A provocare l’inquinamento del riale ad Agno è stato il dipendente di un’impresa edile. L’uomo, indagato, sostiene di averlo fatto inavvertitamente.

  • Stampa
  • Condividi
  • a A

La polizia ha identificato il responsabile dell’inquinamento scoperto martedì mattina ad Agno, nel riale Barboi. Si tratta del dipendente di un’impresa edile, che ha il magazzino a Bioggio. Agli inquirenti ha dichiarato di aver rotto inavvertitamente il bidone che conteneva la sostanza inquinante, mentre stava scaricando un camion. Secondo l’operaio, difeso da Massimiliano Parli, sarebbe stato dunque un atto involontario. Versione però tutta da verificare.

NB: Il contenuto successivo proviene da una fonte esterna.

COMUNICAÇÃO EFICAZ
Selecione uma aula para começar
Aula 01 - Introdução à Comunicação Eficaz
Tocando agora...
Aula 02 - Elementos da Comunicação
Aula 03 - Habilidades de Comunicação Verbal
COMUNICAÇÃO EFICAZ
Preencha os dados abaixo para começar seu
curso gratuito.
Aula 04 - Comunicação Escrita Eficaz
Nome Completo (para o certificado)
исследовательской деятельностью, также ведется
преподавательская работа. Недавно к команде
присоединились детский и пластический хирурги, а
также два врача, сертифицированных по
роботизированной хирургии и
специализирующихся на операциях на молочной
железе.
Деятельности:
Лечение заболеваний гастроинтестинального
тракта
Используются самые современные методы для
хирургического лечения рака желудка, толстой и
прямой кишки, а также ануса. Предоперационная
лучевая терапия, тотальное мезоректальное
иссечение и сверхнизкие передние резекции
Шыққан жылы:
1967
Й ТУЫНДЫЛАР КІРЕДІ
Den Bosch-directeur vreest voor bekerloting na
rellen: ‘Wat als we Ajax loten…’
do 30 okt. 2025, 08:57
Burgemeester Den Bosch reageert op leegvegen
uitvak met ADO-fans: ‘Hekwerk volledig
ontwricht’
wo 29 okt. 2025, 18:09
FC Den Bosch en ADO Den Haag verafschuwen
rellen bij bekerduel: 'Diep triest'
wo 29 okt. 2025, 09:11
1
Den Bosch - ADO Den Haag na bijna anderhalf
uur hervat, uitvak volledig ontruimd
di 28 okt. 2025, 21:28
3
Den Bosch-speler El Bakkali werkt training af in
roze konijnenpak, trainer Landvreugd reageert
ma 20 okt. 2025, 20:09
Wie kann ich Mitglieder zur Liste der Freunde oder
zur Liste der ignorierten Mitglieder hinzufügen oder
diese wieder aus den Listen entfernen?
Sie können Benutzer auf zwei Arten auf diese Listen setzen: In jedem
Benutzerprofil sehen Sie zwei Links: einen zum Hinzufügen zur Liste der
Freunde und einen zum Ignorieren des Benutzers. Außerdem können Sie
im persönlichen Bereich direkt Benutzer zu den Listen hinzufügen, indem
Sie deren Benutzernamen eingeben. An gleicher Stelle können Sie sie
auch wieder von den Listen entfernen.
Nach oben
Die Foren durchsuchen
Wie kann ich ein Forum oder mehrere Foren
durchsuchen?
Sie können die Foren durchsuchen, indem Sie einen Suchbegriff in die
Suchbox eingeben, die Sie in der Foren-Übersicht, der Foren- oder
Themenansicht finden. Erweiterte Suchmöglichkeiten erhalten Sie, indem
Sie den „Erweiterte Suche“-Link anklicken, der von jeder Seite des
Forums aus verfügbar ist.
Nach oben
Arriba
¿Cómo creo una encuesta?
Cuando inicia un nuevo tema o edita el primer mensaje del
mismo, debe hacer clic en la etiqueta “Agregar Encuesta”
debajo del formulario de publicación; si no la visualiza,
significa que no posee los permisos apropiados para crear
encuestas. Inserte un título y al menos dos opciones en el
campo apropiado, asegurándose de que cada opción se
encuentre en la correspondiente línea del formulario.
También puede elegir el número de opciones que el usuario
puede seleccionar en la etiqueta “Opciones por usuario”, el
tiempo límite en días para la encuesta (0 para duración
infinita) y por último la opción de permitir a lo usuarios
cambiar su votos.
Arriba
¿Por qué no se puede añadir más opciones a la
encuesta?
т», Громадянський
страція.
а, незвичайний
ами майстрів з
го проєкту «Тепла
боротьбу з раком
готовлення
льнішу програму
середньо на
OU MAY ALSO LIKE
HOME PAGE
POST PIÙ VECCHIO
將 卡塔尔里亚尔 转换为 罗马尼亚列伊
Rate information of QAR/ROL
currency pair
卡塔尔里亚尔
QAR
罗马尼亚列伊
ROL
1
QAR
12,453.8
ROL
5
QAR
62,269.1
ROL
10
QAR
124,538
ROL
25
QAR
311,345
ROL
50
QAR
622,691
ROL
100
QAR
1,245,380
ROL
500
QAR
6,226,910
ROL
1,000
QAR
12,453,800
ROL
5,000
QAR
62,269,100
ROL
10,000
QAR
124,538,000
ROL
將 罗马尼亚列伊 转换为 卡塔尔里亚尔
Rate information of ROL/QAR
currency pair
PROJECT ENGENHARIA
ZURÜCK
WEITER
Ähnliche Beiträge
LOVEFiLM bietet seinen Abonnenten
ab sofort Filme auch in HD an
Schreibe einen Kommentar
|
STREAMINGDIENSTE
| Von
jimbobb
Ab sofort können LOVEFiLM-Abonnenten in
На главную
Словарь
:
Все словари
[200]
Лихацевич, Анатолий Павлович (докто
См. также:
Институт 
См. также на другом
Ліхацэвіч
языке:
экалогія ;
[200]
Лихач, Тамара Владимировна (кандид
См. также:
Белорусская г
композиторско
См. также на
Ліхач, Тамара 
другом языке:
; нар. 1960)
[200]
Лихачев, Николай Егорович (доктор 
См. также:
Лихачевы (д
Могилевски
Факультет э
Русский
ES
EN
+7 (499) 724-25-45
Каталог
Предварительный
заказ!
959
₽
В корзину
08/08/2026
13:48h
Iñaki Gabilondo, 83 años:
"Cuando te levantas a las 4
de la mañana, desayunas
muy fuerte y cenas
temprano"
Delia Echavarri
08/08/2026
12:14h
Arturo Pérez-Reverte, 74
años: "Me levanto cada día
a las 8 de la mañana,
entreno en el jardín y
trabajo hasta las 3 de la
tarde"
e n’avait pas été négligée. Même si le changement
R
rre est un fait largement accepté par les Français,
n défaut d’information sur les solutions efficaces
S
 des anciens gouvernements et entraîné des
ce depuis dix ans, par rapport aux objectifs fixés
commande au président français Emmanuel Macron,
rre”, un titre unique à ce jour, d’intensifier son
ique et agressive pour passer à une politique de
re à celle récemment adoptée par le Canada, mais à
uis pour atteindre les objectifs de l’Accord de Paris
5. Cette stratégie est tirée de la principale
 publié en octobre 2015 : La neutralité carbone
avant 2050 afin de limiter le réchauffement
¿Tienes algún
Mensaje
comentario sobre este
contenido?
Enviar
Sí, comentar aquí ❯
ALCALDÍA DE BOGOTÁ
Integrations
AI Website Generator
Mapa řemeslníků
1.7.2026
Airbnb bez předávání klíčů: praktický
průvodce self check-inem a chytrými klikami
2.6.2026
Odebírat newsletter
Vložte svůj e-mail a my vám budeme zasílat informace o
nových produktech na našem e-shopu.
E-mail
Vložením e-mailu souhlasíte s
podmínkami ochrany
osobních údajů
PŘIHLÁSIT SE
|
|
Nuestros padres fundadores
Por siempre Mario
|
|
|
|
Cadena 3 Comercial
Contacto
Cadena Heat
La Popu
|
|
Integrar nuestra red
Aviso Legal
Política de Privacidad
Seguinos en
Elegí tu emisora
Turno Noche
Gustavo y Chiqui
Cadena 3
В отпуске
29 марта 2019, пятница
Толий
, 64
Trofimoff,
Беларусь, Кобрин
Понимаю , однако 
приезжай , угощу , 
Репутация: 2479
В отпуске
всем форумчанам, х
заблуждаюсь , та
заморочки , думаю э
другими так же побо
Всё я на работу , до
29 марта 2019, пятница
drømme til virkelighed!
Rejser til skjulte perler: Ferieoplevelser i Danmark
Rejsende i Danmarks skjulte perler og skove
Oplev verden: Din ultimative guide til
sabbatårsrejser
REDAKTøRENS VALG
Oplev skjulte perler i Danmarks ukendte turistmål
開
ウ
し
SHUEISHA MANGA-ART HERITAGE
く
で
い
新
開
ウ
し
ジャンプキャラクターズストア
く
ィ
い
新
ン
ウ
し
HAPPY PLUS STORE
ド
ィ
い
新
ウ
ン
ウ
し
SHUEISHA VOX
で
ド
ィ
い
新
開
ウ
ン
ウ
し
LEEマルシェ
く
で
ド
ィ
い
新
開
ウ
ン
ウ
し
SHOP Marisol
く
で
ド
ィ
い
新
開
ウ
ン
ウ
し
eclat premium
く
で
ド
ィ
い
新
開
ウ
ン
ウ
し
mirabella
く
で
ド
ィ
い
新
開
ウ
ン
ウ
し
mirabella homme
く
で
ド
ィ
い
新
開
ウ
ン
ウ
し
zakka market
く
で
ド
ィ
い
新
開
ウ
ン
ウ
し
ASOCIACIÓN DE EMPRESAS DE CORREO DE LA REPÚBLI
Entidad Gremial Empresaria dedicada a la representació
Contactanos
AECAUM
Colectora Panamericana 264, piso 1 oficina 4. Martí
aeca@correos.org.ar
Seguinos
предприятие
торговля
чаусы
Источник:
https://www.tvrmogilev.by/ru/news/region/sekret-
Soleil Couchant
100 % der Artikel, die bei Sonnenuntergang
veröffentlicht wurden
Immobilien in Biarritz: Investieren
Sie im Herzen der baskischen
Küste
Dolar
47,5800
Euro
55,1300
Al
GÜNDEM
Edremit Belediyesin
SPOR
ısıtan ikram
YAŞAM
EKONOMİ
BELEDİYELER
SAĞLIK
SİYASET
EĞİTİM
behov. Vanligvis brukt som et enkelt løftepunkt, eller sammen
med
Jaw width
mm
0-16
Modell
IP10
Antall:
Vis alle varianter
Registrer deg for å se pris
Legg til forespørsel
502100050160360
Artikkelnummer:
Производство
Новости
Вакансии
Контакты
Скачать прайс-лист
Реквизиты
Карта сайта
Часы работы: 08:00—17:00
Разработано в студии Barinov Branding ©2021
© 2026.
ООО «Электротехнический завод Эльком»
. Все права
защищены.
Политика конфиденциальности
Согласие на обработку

Il cittadino italiano è stato rilasciato dopo il verbale. Resta comunque indagato. Nei suoi confronti il procuratore pubblico Roberto Ruggeri ipotizza i reati di infrazione alla legge federale sulla protezione delle acque, infrazione alla legge federale sull’imposizione degli oli minerali e inquinamento di acque potabili.

La sostanza – ha precisato mercoledì il Dipartimento del territorio – è nafta. Passando da un tombino, alcune decine di litri sono entrate nelle canalizzazioni dell’acqua piovana per riversarsi infine nel fiumiciattolo.

L’allarme, scattato tempestivamente, ha permesso di limitare le conseguenze. Non si sono registrate morìe di pesci e anche le ricognizioni effettuate venerdì mattina hanno escluso la presenza di altre chiazze in superficie. Lunedì – spiegano i pompieri di Lugano – verrà quindi smontato il dispositivo messo in atto.